Смутное чувство тревоги поселилось в ее душе в тот миг, когда Генри посмотрел на оказавшуюся перед ним книгу сказок пустым взглядом. Эмма пыталась убедить себя, что сын просто устал, что было неудивительно, учитывая свалившиеся на него испытания, но крохотный колокольчик интуиции тревожно звенел, не переставая. Продолжая винить себя в том, что не смогла уберечь собственное дитя от опасности, Эмма хотела побыть с сыном наедине, поговорить с ним, обнять его, показать, доказать, что он не одинок, что он любим, но, кажется, Генри сам не хотел быть с ней. Он ушел с Реджиной и даже не ответил на сообщение с пожеланием сказочных снов, которое Эмма отправила ему.
Она всегда отправляла ему такое сообщение, а Генри всегда отвечал ей. Всегда. Это было их традицией.

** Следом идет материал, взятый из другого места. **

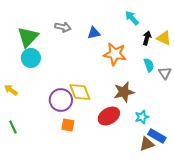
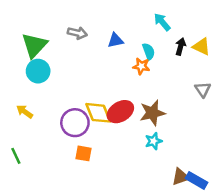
orange star: (115, 54) -> (141, 66), size x0.6
cyan semicircle: (149, 65) -> (149, 51), moved
yellow arrow: (11, 90) -> (25, 112), moved
red ellipse: (109, 116) -> (120, 112), moved
cyan star: (142, 117) -> (154, 141), moved
blue rectangle: (157, 136) -> (197, 180), moved

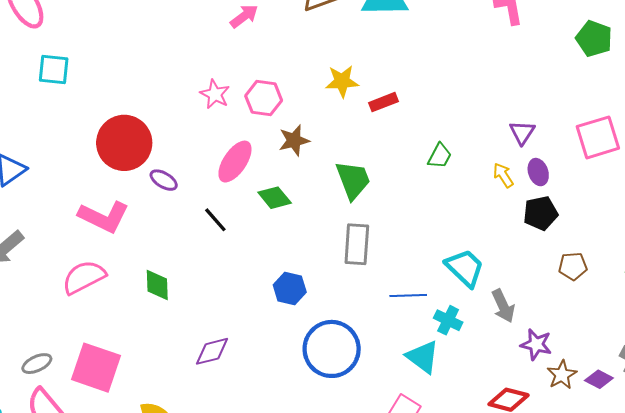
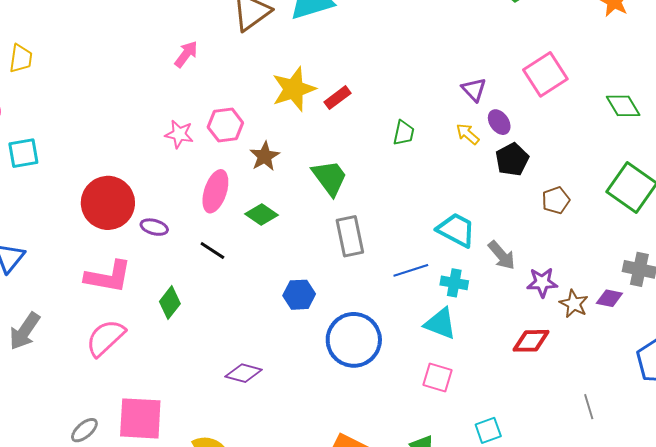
yellow star: (342, 81) -> (294, 89), size x1.4
green diamond: (157, 285) -> (170, 303), moved, turned 56
purple diamond: (212, 351) -> (244, 373), turned 45

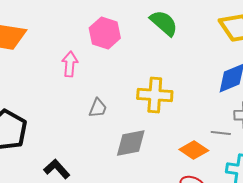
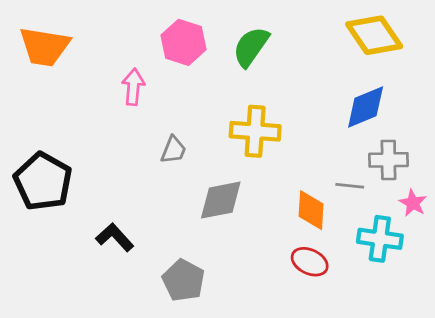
green semicircle: (164, 23) -> (251, 47), moved, turned -96
orange diamond: (194, 150) -> (311, 210), turned 60

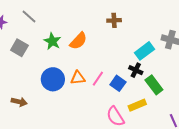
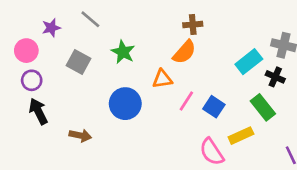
brown cross: (114, 20) -> (193, 25), moved
orange semicircle: (78, 41) -> (184, 52), moved
black cross: (136, 70) -> (275, 77), moved
orange triangle: (78, 78) -> (162, 79), moved

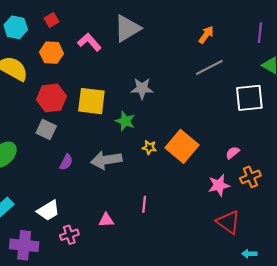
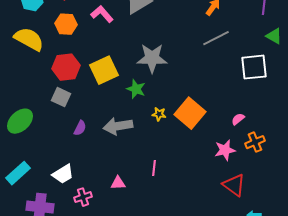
gray star: (142, 88) -> (152, 58), size x1.4
yellow square: (91, 101) -> (104, 70), turned -32

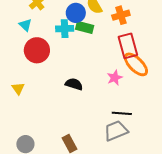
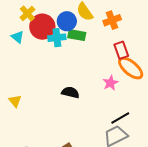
red rectangle: (128, 46) -> (121, 50), size x0.7
red circle: (37, 50) -> (42, 27), moved
black line: (122, 113) -> (120, 118), turned -30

Мучаясь предчувствием надвигающейся беды, Эмма все же попыталась поговорить с родителями перед сном, выказывая опасение, но те лишь снисходительно улыбнулись, говоря об усталости Генри, о ревности самой Эммы, а после сразу перевели разговор на назначенное Нилом свидание. Как будто все уже было решено! Они ждали от нее определенного поведения – всепрощения, воссоединения семьи и все такое, чем славилась чета Прекрасных, точно оптимизм и слепая вера в лучшее должна была передаться ей по наследству. От отчаяния хотелось кричать, и, боясь наговорить лишнего, Эмма сослалась на усталость и ушла к себе. Почему никто не видит, что на самом деле представляет собой Нил? Почему никто не заметил, что с Генри что-то не так? Почему никто не понимает ее? Никто, кроме…
Крюк не подходил к ней вечером. На самом деле, с того самого момента, как они вернулись в Сторибрук, он держался на расстоянии, не делая абсолютно ничего, чтобы приблизиться к ней, чтобы заговорить. Несколько раз она ловила его задумчивые взгляды, но не было ни привычного флирта, ни многозначительных намеков, ни лукавых улыбок, от которых в уголках его глаз появлялись морщинки. Весь вечер он просто сидел за стойкой с кружкой «Guinness», словно она, да еще и кучка гномов, были для него самой предпочтительной компанией.
Разбитая поведением Генри, Нила и родителей, увязнув в чувствах вины и тревоги, Эмма не сразу подумала об этом, но сейчас осознание обрушилось на нее, погребая непомерной тяжестью. Киллиан наверняка слышал ее разговор с Нилом. Точнее, то, что Нил говорил ей, и то, что Эмма не отказала ему.
Нутро скрутило новым приступом паники, до тошноты, от которой во рту появился привкус желчи, до судороги, сковавшей тело железными оковами.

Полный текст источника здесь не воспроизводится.